Eric’s challenges begin immediately upon awakening. He has custody of his two children – his wife has gone off to find herself, or as she calls it, gone for a swim in the lake of me. Holding down a steady job is an impossible task for Eric, so he has employed an au pair, Maria. Unfortunately, Maria’s talents do not lie in childcare – far from it. In fact, her main focus in life is self-pleasure, be it through drinking, drugs or rampant sex. Her room at Eric’s home is somewhat of a den of iniquity, meaning she is of no use to him whatsoever.
To make matters worse, Eric’s two children are in desperate need of more supervision than most. Daughter Claire has no particular behavioural problems…indeed she is probably the most normal person in Eric’s life, except for being allergic to almost everything. Her ‘special’ variations on foods are to keep her from swelling up in all manner of ways. The problem is that it is so bland that as she is rarely getting anybody’s attention, she regularly sneaks the food she shouldn’t have and swells up like a puffer fish.
While Claire, when not reacting to anything, can lead a comparatively regular life, albeit with little to no supervision, Eric’s son Brian is an entirely different story. He offers effectively zero in terms of speech, mainly because of his insistence on eating anything and everything, with the possible exception of food. If Eric has lost keys, wallet, papers, the first place to look is to see if it’s in Brian’s mouth.
Eric is invariably running late, whether in getting the kids to school, getting to work or getting from work to wherever he is supposed to be afterwards.
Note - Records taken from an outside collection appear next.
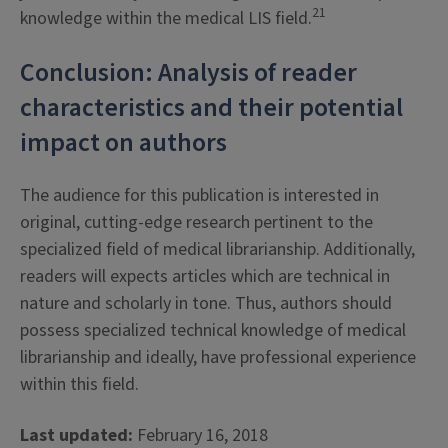
21
knowledge within the medical LIS field.
Conclusion: Analysis of reader
characteristics and their potential
impact on authors
The audience for this publication is interested in
original, cutting-edge research pertinent to the
specialized field of medical librarianship. Additionally,
readers will expects articles which are technical in
nature and scholarly in tone. Thus, authors should
possess specialized technical knowledge of medical
librarianship and ideally, have professional experience
within this field.
Last updated:
February 16, 2018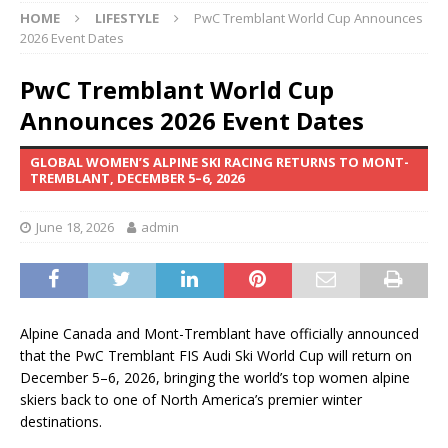
HOME
LIFESTYLE
PwC Tremblant World Cup Announces
2026 Event Dates
PwC Tremblant World Cup
Announces 2026 Event Dates
GLOBAL WOMEN’S ALPINE SKI RACING RETURNS TO MONT-
TREMBLANT, DECEMBER 5–6, 2026
June 18, 2026
admin
Alpine Canada and Mont-Tremblant have officially announced
that the PwC Tremblant FIS Audi Ski World Cup will return on
December 5–6, 2026, bringing the world’s top women alpine
skiers back to one of North America’s premier winter
destinations.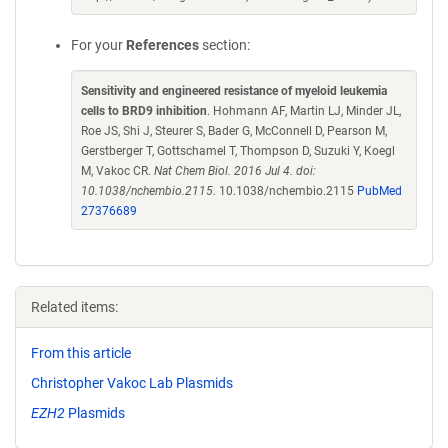
For your
References
section:
Sensitivity and engineered resistance of myeloid leukemia
cells to BRD9 inhibition
. Hohmann AF, Martin LJ, Minder JL,
Roe JS, Shi J, Steurer S, Bader G, McConnell D, Pearson M,
Gerstberger T, Gottschamel T, Thompson D, Suzuki Y, Koegl
M, Vakoc CR.
Nat Chem Biol. 2016 Jul 4. doi:
10.1038/nchembio.2115.
10.1038/nchembio.2115
PubMed
27376689
Related items:
From this article
Christopher Vakoc Lab Plasmids
EZH2
Plasmids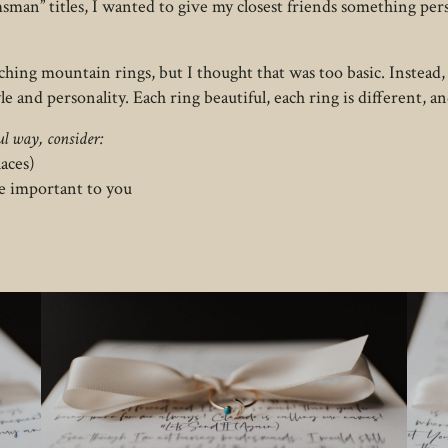
msman” titles, I wanted to give my closest friends something p
tching mountain rings, but I thought that was too basic. Instead,
yle and personality. Each ring beautiful, each ring is different, a
l way, consider:
laces)
e important to you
As such, he is invariably forgetting things or losing things. Life for him is based on fear. To rub salt in the wounds, his neighbours are the Perfect family, both in name and nature. Ray Perfect is the ultimate success story, working as he does at the same company as Eric, but revered as the ultimate employee. Everything he does is done better, faster, funnier, smarter…always an improvement on Eric. Sharing the Perfect’s home is wife Sue, and daughter Heather, who excels at everything at school of course and loves to remind people of it. Whenever Eric’s failures are at their most public, the Perfects are on hand to witness them, and to make matters worse, they speak in almost Shakespearean tongue, including Sue’s constant ‘How art thou, Eric?’
Once at work, Eric fares no better. His militant boss, PP, is intolerant of Eric’s failings, but has stuck by him as he has fallen down the pecking order because of what PP terms ‘stress related whatsits’ – through his rash in sales and then when his back went in personnel. Eric’s office is of course immediately next to the gents. His computer is held together with masking tape, and he is stuck with a dreadful assistant, Alison, who is the cartoon precursor to Vicky Pollard. Her life at work is permanently spent gossiping on the phone to her friends, only ever breaking to inform Eric when questioned that she cannot help because she is getting a coffee or having her nails done. Between them, Eric’s career is doomed. He says there’s no point being competitive because he’s already lost, while PP is busy praising Perfect and yelling arseburger at Eric.
The events to stress Eric out are the simplest of things, but all amass as one to torture him, be it in the kids’ school, his own failed attempts at a love life, or the bizarre antics of his ex. The start of the episodes see him already stressed and by the end of each episode, he has been rendered motionless on the floor through what his doctor calls a stress induced total body spasm brought on by extreme tension – visibly demonstrated by the throbbing vein in his temple breaking loose and strangling him to the floor.
Stressed Eric is great fun for anybody who knows what it’s like to have one of those days – it just happens that Eric’s whole life is one of those days. The animation is clever…it carries a gloomy, grey nature to it, all the better to demonstrate the Perfects, whose home, hair and teeth gleam like a new car fresh from the showroom. Eric’s panicked journeys are punctuated by Mrs Wilson, an elderly neighbour whose day’s task is always to amble to the post box with the help of her walking frame, a task never completed, usually because of a clash with the onrushing Eric.
Among the cast are Alexander Armstrong, Alison Steadman and Geoffrey McGivern, but heading the list with his fantastically frantic manner as Eric is Mark Heap, known to most as neighbour Jim from Friday Night Dinner. Stressed Eric only lasted two series, but in a genre dominated by the American imports The Simpsons and Family Guy, it’s a very British and highly entertaining intrusion into that closed circle that deserved a lot more credit than it received…if for no other reason than there’s a little of Stressed Eric in all of us!